> _REQUIREMENT_
Across all the entries, tally the lines holding the word "unit", and give the number by itself.

> _GIVEN ENTRIES_
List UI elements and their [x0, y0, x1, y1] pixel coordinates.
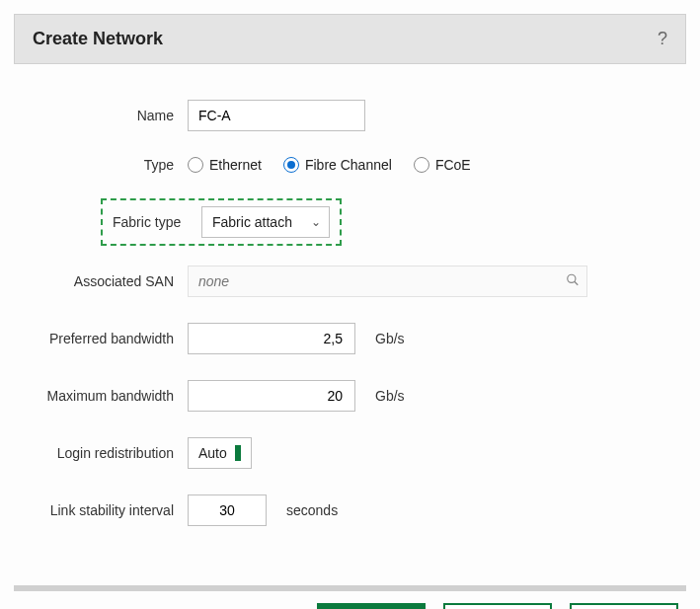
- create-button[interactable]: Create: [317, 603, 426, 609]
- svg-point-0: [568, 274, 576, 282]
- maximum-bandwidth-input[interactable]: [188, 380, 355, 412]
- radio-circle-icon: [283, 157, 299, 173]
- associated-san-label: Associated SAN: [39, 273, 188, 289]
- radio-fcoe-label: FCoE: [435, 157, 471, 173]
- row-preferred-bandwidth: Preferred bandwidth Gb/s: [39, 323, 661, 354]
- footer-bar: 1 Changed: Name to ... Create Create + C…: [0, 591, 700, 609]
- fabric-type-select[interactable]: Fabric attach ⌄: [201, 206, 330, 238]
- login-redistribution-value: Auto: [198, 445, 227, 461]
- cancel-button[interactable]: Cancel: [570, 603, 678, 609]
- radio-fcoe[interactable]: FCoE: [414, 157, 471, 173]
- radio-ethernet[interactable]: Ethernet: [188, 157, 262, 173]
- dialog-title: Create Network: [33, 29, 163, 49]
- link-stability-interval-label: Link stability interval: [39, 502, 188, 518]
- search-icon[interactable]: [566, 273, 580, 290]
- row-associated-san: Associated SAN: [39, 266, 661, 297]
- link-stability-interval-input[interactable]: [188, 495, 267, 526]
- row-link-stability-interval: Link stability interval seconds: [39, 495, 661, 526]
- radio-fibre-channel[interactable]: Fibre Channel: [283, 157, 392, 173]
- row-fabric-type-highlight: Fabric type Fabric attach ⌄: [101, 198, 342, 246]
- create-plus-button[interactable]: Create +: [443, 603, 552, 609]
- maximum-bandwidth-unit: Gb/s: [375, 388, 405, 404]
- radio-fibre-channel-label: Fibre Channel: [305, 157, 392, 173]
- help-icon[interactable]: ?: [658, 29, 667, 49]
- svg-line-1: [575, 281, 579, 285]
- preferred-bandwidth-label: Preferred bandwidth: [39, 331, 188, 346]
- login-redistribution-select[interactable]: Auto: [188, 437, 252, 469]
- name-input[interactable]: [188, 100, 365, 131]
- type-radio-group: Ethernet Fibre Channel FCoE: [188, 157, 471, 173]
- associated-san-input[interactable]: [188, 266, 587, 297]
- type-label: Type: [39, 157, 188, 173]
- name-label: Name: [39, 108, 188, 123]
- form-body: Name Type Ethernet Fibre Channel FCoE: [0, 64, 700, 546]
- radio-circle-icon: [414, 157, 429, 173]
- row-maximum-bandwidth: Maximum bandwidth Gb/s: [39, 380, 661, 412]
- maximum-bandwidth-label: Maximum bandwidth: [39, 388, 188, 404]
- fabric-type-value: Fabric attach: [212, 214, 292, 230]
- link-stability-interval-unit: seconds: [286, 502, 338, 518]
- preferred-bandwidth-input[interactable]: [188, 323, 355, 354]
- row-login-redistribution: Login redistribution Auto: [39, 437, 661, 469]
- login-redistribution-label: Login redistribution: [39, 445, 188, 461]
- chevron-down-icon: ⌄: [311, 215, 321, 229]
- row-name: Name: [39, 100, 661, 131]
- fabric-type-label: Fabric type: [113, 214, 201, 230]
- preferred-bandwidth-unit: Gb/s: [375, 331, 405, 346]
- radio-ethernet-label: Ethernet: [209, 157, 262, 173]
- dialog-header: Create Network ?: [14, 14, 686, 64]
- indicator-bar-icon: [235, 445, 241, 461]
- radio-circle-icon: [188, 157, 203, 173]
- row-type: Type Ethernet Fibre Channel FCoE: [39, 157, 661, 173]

> _WRITTEN REPLY_
3